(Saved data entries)
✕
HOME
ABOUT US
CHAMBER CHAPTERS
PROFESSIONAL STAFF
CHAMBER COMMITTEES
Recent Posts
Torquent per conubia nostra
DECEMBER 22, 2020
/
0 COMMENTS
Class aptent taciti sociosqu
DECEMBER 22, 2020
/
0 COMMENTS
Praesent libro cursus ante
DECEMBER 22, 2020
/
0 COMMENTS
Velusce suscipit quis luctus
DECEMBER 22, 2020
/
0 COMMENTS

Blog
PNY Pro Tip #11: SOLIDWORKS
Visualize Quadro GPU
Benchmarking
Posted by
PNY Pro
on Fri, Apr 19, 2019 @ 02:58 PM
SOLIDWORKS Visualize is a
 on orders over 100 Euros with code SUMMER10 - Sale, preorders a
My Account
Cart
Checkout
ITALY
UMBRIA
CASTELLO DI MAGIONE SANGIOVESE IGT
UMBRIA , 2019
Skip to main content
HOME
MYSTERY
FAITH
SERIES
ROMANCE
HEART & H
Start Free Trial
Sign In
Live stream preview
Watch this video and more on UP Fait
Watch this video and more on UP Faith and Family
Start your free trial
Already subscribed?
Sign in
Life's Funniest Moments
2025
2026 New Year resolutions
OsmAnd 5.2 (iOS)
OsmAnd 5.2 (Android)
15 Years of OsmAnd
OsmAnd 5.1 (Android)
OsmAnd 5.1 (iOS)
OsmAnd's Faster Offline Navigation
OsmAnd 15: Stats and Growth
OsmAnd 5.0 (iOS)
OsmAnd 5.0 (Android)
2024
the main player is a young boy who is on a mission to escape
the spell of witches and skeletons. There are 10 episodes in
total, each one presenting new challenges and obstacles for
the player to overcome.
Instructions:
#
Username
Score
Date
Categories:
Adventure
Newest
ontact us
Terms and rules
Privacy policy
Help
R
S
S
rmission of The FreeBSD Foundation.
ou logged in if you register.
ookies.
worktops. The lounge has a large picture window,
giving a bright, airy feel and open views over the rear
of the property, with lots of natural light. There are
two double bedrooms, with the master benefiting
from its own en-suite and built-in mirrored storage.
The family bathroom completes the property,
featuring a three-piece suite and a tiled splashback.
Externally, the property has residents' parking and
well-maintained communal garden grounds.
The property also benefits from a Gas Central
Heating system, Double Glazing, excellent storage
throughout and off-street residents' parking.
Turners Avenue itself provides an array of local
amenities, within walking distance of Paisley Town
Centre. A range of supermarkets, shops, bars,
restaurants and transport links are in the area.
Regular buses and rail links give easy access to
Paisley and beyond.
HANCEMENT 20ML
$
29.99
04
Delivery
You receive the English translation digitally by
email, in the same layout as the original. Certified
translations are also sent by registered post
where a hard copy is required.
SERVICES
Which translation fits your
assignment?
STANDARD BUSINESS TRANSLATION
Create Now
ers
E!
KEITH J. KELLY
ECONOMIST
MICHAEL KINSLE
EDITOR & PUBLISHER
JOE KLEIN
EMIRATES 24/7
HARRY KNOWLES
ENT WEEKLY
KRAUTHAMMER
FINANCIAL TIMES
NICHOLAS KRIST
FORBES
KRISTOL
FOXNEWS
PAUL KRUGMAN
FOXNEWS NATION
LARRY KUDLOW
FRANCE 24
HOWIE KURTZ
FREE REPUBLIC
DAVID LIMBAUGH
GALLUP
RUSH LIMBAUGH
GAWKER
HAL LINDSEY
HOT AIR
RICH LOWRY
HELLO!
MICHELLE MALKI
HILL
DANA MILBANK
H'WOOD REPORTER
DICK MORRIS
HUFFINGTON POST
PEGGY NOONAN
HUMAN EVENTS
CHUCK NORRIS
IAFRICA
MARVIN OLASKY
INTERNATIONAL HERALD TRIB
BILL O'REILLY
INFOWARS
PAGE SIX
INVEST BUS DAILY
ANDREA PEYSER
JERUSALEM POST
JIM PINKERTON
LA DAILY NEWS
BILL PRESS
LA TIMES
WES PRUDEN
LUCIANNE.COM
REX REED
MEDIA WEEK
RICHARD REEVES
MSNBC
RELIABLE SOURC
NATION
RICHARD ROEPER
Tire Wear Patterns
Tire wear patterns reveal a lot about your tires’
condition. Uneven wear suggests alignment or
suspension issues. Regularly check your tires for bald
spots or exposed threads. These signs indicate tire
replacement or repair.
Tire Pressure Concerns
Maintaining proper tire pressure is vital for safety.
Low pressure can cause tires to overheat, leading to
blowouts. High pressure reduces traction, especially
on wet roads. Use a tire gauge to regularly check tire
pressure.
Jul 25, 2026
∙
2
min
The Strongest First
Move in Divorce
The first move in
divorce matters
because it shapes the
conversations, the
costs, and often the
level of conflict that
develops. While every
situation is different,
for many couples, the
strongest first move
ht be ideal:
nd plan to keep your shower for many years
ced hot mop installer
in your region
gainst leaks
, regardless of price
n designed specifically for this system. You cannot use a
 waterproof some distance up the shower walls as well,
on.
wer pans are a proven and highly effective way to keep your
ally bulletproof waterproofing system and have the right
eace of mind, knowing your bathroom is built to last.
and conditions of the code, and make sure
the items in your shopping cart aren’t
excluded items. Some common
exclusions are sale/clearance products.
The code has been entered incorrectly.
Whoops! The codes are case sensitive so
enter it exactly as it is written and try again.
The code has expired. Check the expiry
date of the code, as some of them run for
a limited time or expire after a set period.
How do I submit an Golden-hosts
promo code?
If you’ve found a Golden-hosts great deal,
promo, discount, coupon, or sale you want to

[Activity] Each line from the top of the records down to the one with "SOLIDWORKS Visualize is a" must be retyped exactly; include both ends and nothing else.

[Expected answer]
✕
HOME
ABOUT US
CHAMBER CHAPTERS
PROFESSIONAL STAFF
CHAMBER COMMITTEES
Recent Posts
Torquent per conubia nostra
DECEMBER 22, 2020
/
0 COMMENTS
Class aptent taciti sociosqu
DECEMBER 22, 2020
/
0 COMMENTS
Praesent libro cursus ante
DECEMBER 22, 2020
/
0 COMMENTS
Velusce suscipit quis luctus
DECEMBER 22, 2020
/
0 COMMENTS

Blog
PNY Pro Tip #11: SOLIDWORKS
Visualize Quadro GPU
Benchmarking
Posted by
PNY Pro
on Fri, Apr 19, 2019 @ 02:58 PM
SOLIDWORKS Visualize is a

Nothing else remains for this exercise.